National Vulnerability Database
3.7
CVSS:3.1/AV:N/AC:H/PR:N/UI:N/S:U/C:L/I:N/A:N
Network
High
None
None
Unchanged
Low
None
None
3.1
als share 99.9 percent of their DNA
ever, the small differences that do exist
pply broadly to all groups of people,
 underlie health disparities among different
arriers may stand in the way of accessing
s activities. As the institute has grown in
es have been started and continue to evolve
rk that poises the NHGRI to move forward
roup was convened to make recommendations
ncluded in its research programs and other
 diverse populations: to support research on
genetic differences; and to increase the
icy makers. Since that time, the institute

- - - -

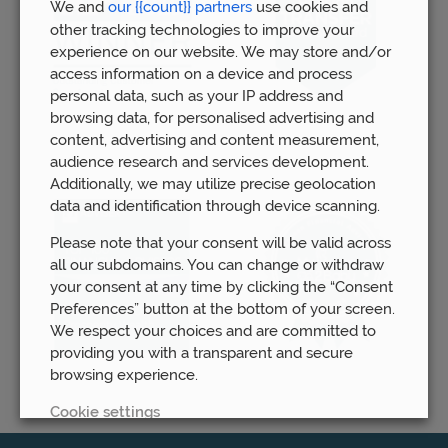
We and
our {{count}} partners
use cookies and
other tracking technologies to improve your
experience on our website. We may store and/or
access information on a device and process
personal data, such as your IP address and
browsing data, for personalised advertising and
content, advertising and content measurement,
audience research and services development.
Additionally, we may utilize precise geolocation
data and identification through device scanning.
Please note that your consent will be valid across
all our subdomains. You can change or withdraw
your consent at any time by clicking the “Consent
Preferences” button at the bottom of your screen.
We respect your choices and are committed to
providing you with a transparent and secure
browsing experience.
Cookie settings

- - - -

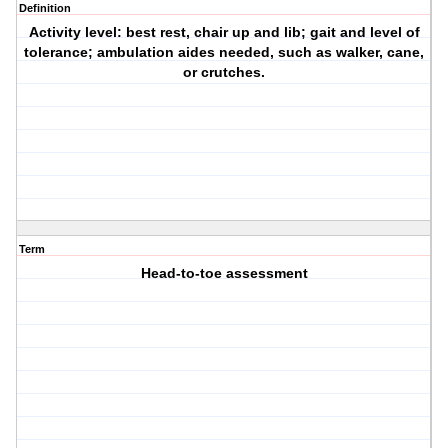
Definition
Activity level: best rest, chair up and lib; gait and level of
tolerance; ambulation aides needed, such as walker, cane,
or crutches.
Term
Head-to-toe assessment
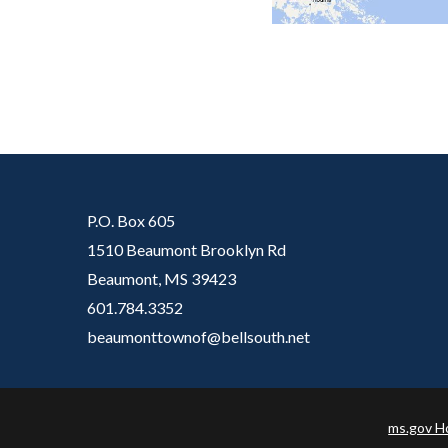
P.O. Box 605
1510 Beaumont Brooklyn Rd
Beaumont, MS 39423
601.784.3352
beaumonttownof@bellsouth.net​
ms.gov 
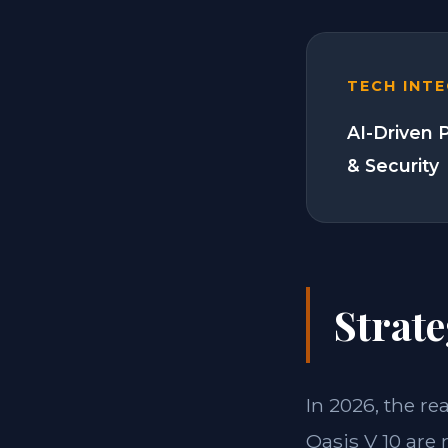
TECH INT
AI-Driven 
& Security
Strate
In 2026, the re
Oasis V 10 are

- - - -

◆ Activity ◆
Which lines of the records hold the string "institute"? Copy each one.

◆ Result ◆
s activities. As the institute has grown in
icy makers. Since that time, the institute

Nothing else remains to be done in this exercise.